-- Opening Marker --

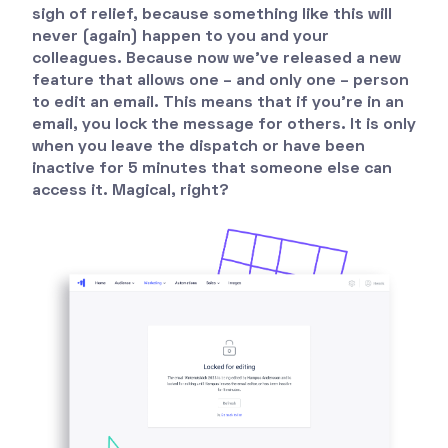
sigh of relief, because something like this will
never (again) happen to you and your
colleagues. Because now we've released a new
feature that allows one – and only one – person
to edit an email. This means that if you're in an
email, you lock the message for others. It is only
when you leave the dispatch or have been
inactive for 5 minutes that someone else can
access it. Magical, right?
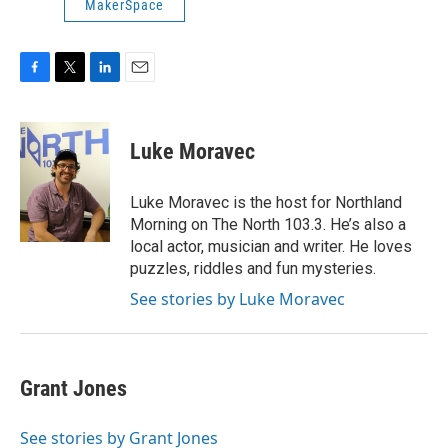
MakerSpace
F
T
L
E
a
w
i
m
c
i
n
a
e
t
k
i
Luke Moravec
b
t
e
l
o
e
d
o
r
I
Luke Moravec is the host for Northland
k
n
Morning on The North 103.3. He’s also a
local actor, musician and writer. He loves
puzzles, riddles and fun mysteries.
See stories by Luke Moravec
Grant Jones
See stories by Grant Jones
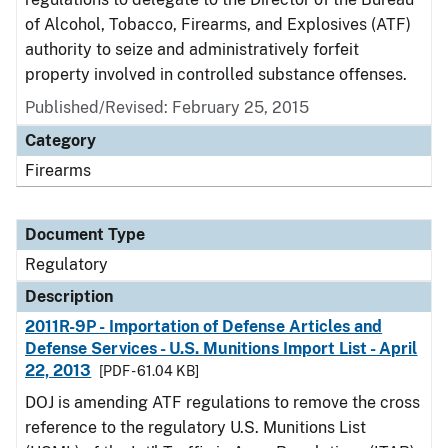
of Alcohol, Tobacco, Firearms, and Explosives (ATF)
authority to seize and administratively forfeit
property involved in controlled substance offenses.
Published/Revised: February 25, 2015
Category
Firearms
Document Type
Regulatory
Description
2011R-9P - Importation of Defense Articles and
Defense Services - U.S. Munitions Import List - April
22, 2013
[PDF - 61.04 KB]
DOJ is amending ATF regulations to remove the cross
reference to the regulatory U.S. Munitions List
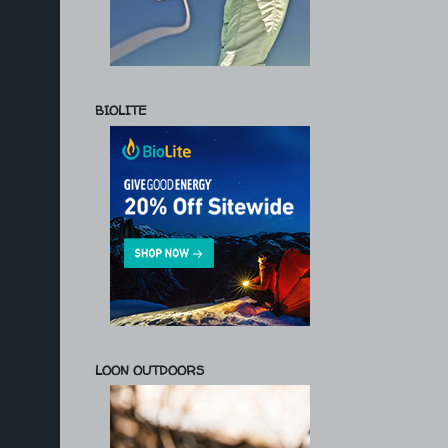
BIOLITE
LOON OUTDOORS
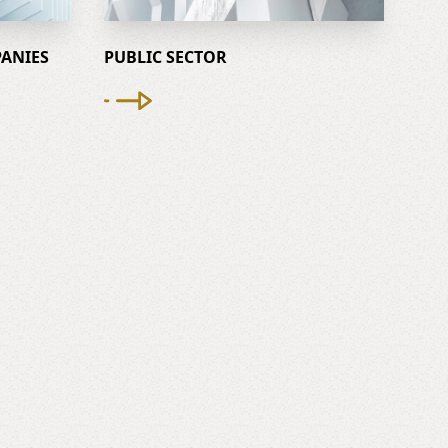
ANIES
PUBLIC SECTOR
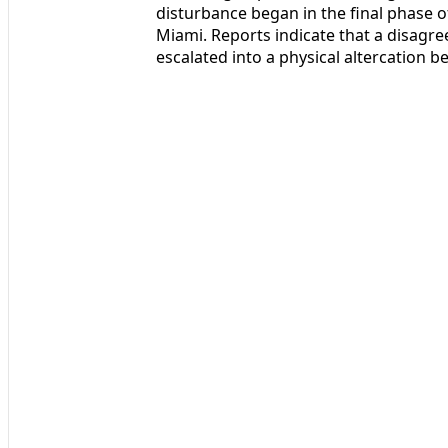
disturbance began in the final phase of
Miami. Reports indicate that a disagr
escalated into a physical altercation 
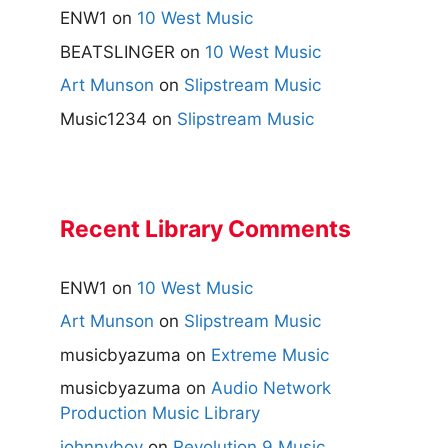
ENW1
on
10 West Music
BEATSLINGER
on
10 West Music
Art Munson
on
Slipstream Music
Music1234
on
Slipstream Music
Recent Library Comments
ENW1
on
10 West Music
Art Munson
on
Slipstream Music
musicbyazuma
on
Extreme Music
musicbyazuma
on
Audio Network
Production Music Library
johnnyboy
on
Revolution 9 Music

-- Closing Marker --

● **How to complete this task**
In your answer, set down the full listing word for word and include no pictures.

● **Expected answer**
sigh of relief, because something like this will
never (again) happen to you and your
colleagues. Because now we've released a new
feature that allows one – and only one – person
to edit an email. This means that if you're in an
email, you lock the message for others. It is only
when you leave the dispatch or have been
inactive for 5 minutes that someone else can
access it. Magical, right?
MakerSpace
F
T
L
E
a
w
i
m
c
i
n
a
e
t
k
i
Luke Moravec
b
t
e
l
o
e
d
o
r
I
Luke Moravec is the host for Northland
k
n
Morning on The North 103.3. He’s also a
local actor, musician and writer. He loves
puzzles, riddles and fun mysteries.
See stories by Luke Moravec
Grant Jones
See stories by Grant Jones
of Alcohol, Tobacco, Firearms, and Explosives (ATF)
authority to seize and administratively forfeit
property involved in controlled substance offenses.
Published/Revised: February 25, 2015
Category
Firearms
Document Type
Regulatory
Description
2011R-9P - Importation of Defense Articles and
Defense Services - U.S. Munitions Import List - April
22, 2013
[PDF - 61.04 KB]
DOJ is amending ATF regulations to remove the cross
reference to the regulatory U.S. Munitions List
BIOLITE
LOON OUTDOORS
ANIES
PUBLIC SECTOR
disturbance began in the final phase of
Miami. Reports indicate that a disagr
escalated into a physical altercation 
ENW1
on
10 West Music
BEATSLINGER
on
10 West Music
Art Munson
on
Slipstream Music
Music1234
on
Slipstream Music
Recent Library Comments
ENW1
on
10 West Music
Art Munson
on
Slipstream Music
musicbyazuma
on
Extreme Music
musicbyazuma
on
Audio Network
Production Music Library
johnnyboy
on
Revolution 9 Music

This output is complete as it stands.